TASK PROMPT → Check every line of the entries below for "onze", and copy the lines that have it.

EXTRACTED INFORMATION →

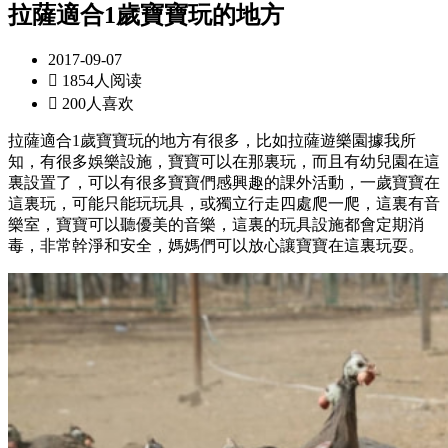
拉薩適合1歲寶寶玩的地方
2017-09-07

1854人阅读

200人喜欢
拉薩適合1歲寶寶玩的地方有很多，比如拉薩遊樂園據我所
知，有很多娛樂設施，寶寶可以在那裏玩，而且有幼兒園在這
裏設置了，可以有很多寶寶們感興趣的課外活動，一歲寶寶在
這裏玩，可能只能玩玩具，或獨立行走四處爬一爬，這裏有音
樂室，寶寶可以聽優美的音樂，這裏的玩具設施都會定期消
毒，非常幹淨和安全，媽媽們可以放心讓寶寶在這裏玩耍。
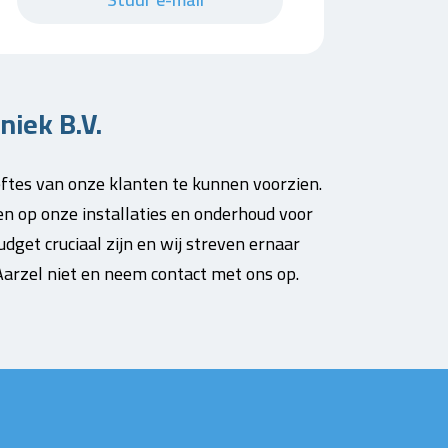
niek B.V.
oeftes van onze klanten te kunnen voorzien.
en op onze installaties en onderhoud voor
dget cruciaal zijn en wij streven ernaar
arzel niet en neem contact met ons op.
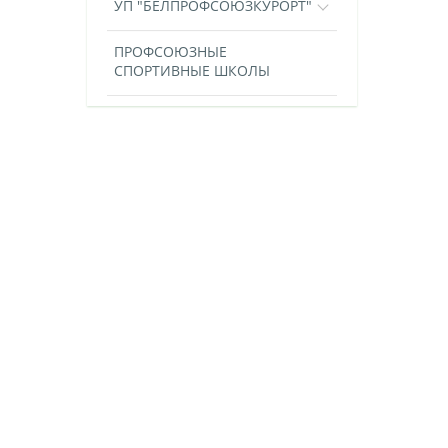
УП "БЕЛПРОФСОЮЗКУРОРТ"
ПРОФСОЮЗНЫЕ
СПОРТИВНЫЕ ШКОЛЫ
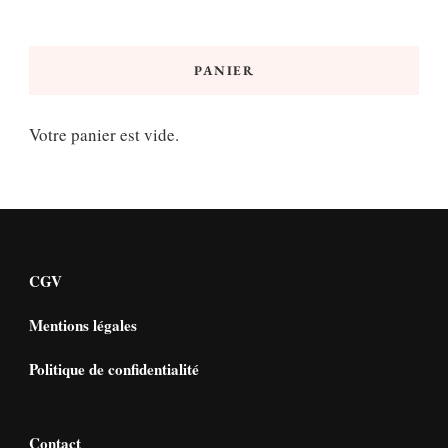
PANIER
Votre panier est vide.
CGV
Mentions légales
Politique de confidentialité
Contact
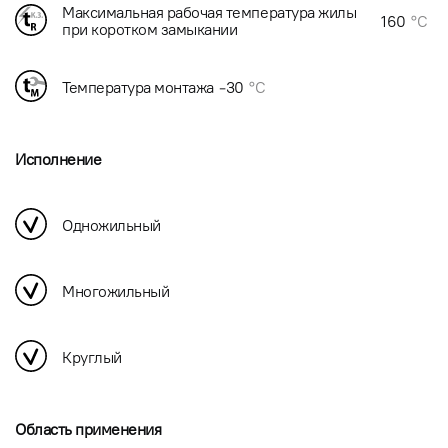
Максимальная рабочая температура жилы
160
°C
при коротком замыкании
Температура монтажа
-30
°C
Исполнение
Одножильный
Многожильный
Круглый
Область применения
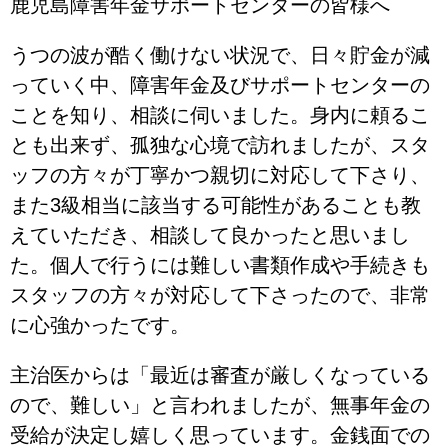
鹿児島障害年金サポートセンターの皆様へ
うつの波が酷く働けない状況で、日々貯金が減
っていく中、障害年金及びサポートセンターの
ことを知り、相談に伺いました。身内に頼るこ
とも出来ず、孤独な心境で訪れましたが、スタ
ッフの方々が丁寧かつ親切に対応して下さり、
また3級相当に該当する可能性があることも教
えていただき、相談して良かったと思いまし
た。個人で行うには難しい書類作成や手続きも
スタッフの方々が対応して下さったので、非常
に心強かったです。
主治医からは「最近は審査が厳しくなっている
ので、難しい」と言われましたが、無事年金の
受給が決定し嬉しく思っています。金銭面での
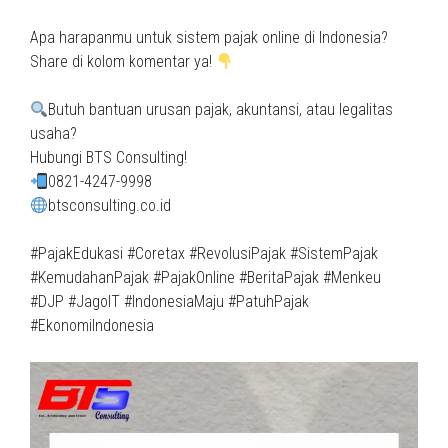
Apa harapanmu untuk sistem pajak online di Indonesia?
Share di kolom komentar ya!
Butuh bantuan urusan pajak, akuntansi, atau legalitas
usaha?
Hubungi BTS Consulting!
0821-4247-9998
btsconsulting.co.id
#PajakEdukasi #Coretax #RevolusiPajak #SistemPajak
#KemudahanPajak #PajakOnline #BeritaPajak #Menkeu
#DJP #JagoIT #IndonesiaMaju #PatuhPajak
#EkonomiIndonesia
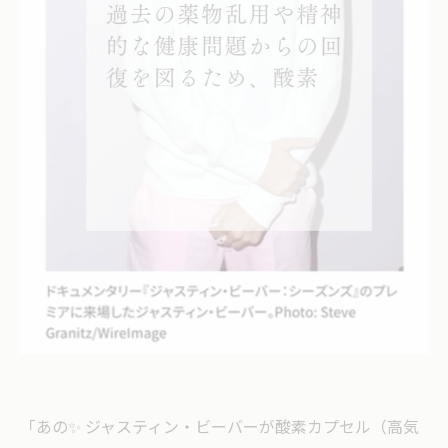
「あの✨ ジャスティン・ビーバーが酸素カプセル（高気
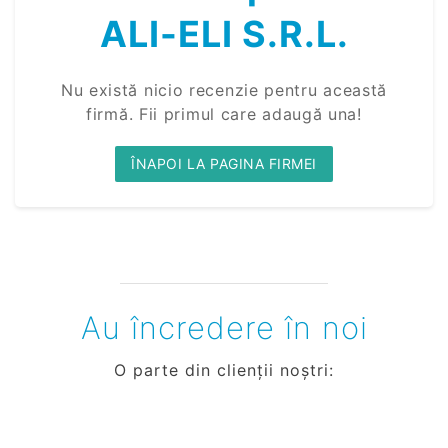
ALI-ELI S.R.L.
Nu există nicio recenzie pentru această
firmă. Fii primul care adaugă una!
ÎNAPOI LA PAGINA FIRMEI
Au încredere în noi
O parte din clienții noștri:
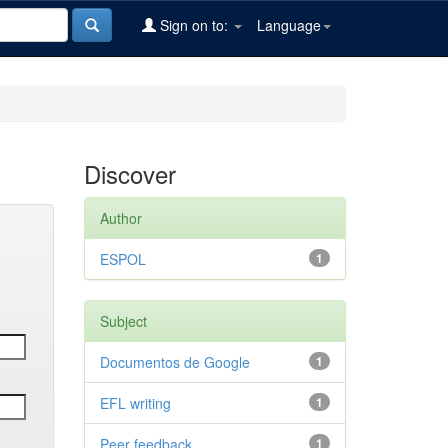
Sign on to:
Language
Discover
Author
ESPOL
1
Subject
Documentos de Google
1
EFL writing
1
Peer feedback
1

YOUR RESPONSE →
oeftes van onze klanten te kunnen voorzien.
en op onze installaties en onderhoud voor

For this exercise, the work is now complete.